WORK ORDER.
Where does the string "your" appear? Copy every line of the entries below that holds it.

Transcribed page contents:
+-------+

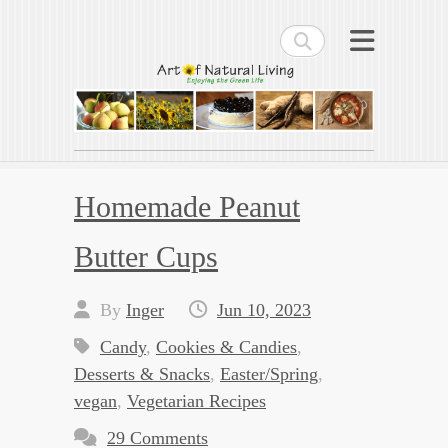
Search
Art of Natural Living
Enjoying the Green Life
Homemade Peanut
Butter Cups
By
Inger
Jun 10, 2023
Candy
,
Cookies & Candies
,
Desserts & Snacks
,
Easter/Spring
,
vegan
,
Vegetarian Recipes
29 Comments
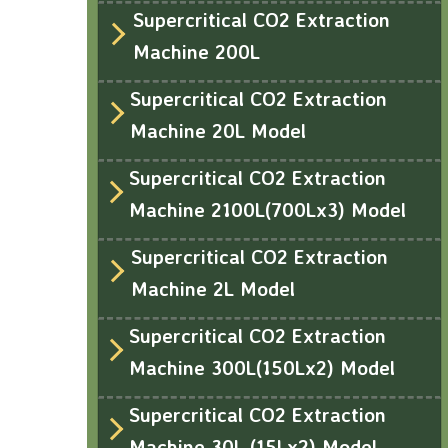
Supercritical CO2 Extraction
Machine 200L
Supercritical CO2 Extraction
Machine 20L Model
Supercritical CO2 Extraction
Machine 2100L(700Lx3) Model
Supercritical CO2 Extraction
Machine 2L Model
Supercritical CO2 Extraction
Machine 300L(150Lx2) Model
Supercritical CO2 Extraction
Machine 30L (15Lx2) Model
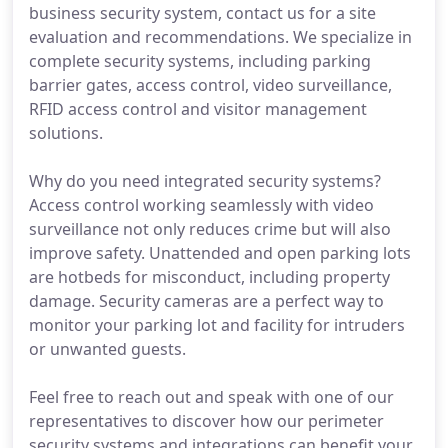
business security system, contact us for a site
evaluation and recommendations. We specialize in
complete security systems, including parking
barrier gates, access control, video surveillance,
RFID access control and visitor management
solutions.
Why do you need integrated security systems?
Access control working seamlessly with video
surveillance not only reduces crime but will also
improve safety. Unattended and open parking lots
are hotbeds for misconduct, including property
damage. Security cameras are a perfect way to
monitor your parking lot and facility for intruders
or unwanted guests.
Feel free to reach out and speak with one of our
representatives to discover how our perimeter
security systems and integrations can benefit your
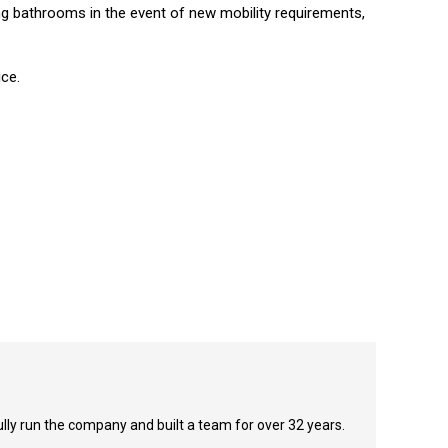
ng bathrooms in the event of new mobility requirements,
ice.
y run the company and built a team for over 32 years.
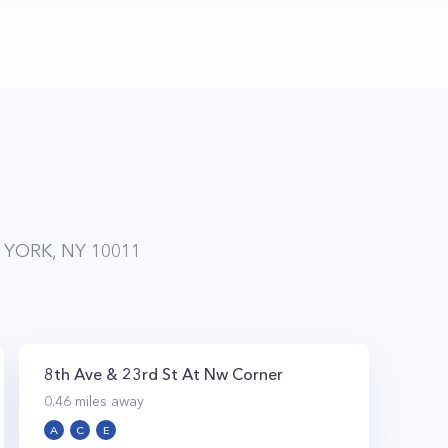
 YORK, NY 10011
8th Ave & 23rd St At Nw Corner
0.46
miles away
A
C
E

+-------+

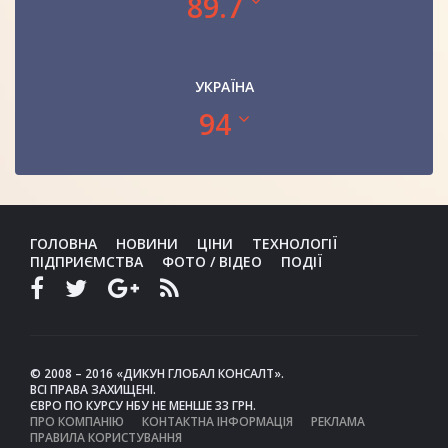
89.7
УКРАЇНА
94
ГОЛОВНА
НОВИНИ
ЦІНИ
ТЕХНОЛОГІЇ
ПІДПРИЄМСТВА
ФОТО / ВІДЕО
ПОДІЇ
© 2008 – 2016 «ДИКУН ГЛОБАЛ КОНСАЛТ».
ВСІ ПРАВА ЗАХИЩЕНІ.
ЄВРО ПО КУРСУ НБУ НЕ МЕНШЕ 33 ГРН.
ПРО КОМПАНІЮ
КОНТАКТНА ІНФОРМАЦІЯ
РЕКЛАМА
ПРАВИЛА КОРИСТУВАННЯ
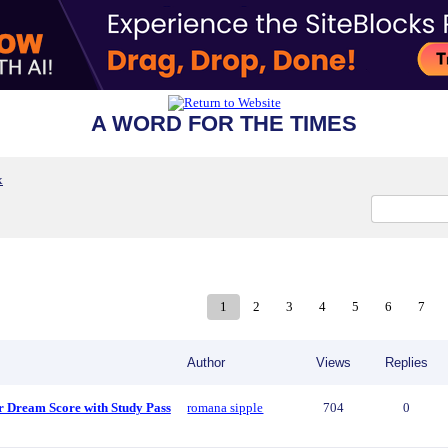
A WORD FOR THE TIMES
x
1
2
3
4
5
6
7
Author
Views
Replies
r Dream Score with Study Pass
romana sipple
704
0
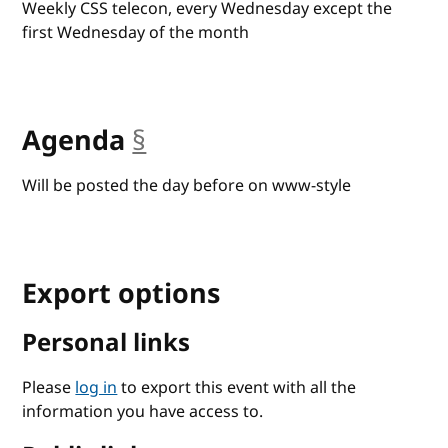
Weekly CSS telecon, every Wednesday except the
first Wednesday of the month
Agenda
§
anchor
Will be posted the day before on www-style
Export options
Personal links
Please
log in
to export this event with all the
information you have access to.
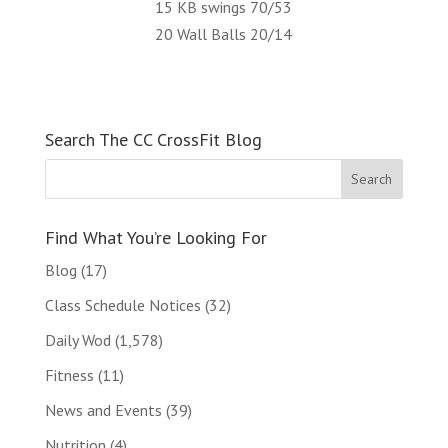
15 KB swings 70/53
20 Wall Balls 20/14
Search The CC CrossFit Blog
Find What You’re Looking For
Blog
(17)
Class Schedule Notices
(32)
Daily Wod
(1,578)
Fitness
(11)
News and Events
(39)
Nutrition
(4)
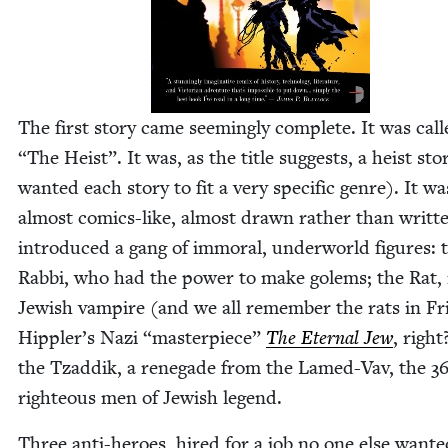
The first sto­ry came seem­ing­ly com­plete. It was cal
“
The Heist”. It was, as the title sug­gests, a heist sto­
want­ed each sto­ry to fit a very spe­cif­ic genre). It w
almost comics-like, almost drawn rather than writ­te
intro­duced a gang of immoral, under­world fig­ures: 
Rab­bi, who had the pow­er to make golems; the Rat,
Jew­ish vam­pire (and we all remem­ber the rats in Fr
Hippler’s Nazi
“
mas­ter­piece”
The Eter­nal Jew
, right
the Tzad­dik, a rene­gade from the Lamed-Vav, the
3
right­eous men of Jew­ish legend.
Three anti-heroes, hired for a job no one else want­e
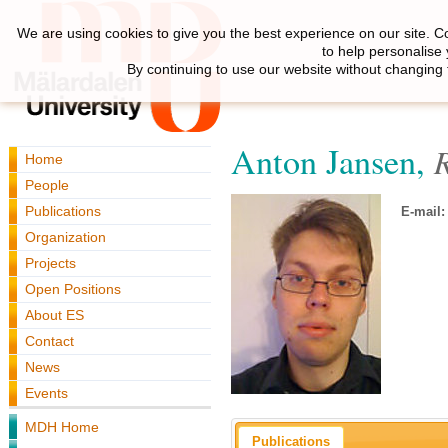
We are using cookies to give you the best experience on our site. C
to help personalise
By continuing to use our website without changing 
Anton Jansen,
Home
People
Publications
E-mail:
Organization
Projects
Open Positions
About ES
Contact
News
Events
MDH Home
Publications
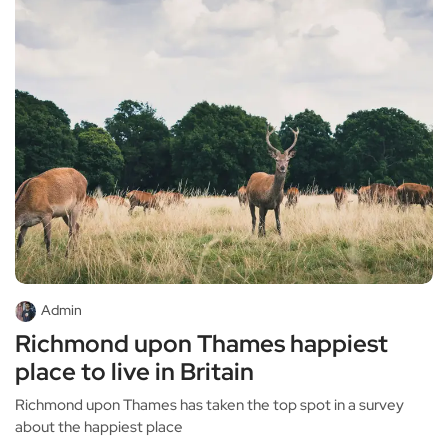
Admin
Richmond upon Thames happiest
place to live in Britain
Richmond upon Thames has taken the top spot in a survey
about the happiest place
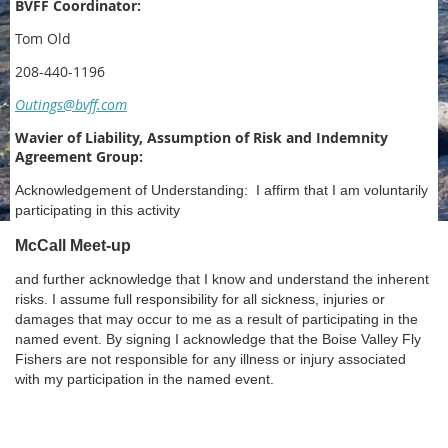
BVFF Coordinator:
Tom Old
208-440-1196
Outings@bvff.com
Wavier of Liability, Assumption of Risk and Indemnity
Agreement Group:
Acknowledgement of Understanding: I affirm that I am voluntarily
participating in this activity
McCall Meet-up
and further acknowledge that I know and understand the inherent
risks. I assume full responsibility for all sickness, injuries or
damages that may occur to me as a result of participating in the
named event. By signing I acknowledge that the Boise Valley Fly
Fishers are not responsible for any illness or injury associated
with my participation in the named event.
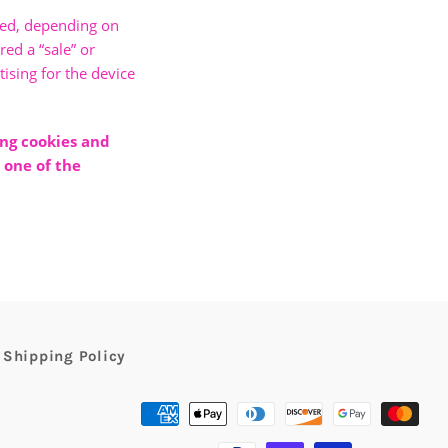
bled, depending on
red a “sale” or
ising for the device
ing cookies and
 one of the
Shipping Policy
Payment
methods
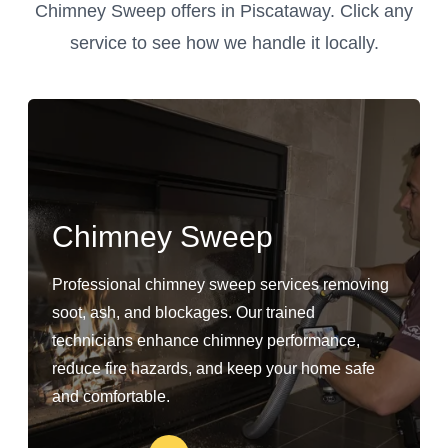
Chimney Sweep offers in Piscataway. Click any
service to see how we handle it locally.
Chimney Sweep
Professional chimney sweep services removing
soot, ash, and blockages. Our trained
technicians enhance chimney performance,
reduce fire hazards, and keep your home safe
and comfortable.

+-------+

SOLUTION TO THIS EXERCISE.
monitor your parking lot and facility for intruders
security systems and integrations can benefit your
reduce fire hazards, and keep your home safe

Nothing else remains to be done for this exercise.